Me thinking - perhaps let’s not worry about optimizations first, since those optimizations complicate things. Figure out the stat computation skipping w/o affecting the training quality - and once there optimizing should be easy.
As of now, even if I go back to your class’s version minus dbias, it won’t train well with even a tiny amount of skipping re-calculations.
Here is pretty much that version with a few minor tweaks (making batch non-var + adding iter), also added bs-1 or 1
to avoid div by zero with bs=1.
class RunningBatchNorm(nn.Module):
def __init__(self, nf, mom=0.1, eps=1e-5):
super().__init__()
self.mom,self.eps = mom,eps
self.mults = nn.Parameter(torch.ones (nf,1,1))
self.adds = nn.Parameter(torch.zeros(nf,1,1))
self.register_buffer('sums', torch.zeros(1,nf,1,1))
self.register_buffer('sqrs', torch.zeros(1,nf,1,1))
self.register_buffer('count', tensor(0.))
self.batch = 0
self.iter = 0
def update_stats(self, x):
bs,nc,*_ = x.shape
self.batch += bs
self.iter += 1
self.sums.detach_()
self.sqrs.detach_()
if self.batch > 10000 and not self.iter%10: return
dims = (0,2,3)
s = x .sum(dims, keepdim=True)
ss = (x*x).sum(dims, keepdim=True)
c = self.count.new_tensor(x.numel()/nc)
mom1 = 1 - (1-self.mom)/math.sqrt(bs-1 or 1)
self.mom1 = s.new_tensor(mom1)
self.sums.lerp_ (s, self.mom1)
self.sqrs.lerp_ (ss, self.mom1)
self.count.lerp_(c, self.mom1)
def forward(self, x):
if self.training: self.update_stats(x)
means = self.sums/self.count
vars = (self.sqrs/self.count).sub_(means.pow(2))
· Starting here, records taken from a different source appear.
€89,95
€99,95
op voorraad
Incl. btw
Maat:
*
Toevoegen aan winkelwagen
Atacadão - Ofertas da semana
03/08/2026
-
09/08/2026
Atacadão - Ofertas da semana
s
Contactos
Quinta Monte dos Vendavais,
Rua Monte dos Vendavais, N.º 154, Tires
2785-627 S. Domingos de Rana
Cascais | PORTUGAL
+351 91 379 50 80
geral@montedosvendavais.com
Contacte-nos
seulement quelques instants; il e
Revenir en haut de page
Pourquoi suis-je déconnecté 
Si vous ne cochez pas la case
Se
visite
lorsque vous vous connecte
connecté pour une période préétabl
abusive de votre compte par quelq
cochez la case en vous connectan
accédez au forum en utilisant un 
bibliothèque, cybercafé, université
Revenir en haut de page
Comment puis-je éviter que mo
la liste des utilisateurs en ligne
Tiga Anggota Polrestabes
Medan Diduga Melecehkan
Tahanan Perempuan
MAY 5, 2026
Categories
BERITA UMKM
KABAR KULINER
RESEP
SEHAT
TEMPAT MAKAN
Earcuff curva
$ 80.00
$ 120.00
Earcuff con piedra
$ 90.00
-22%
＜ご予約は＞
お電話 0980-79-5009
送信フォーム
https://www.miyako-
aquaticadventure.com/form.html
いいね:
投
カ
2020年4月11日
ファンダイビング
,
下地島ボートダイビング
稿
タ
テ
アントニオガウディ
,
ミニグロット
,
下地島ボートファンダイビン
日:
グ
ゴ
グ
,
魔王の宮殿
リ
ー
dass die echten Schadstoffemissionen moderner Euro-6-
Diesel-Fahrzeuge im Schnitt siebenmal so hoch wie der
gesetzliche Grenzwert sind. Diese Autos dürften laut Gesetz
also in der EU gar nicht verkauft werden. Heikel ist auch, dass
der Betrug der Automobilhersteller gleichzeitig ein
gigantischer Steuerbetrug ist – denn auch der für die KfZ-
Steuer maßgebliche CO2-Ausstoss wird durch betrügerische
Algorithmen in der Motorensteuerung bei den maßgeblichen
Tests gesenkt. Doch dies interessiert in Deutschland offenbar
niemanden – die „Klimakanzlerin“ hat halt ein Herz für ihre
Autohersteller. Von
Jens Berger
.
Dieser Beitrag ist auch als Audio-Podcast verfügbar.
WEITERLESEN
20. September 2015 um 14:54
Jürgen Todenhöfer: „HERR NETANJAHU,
if self.batch < 20: vars.clamp_min_(0.01)
x = (x-means).div_((vars.add_(self.eps)).sqrt())
return x.mul_(self.mults).add_(self.adds)
Feel free to tweak if self.batch > 10000 and not self.iter%10: return
- the code doesn’t do well even at skipping 1 out of 10 calcs, after 10000 samples. This class’s version simply skips accumulating sums and sqrs.
And earlier we made attempts to always accumulate sums and sqrs and it didn’t fair any better.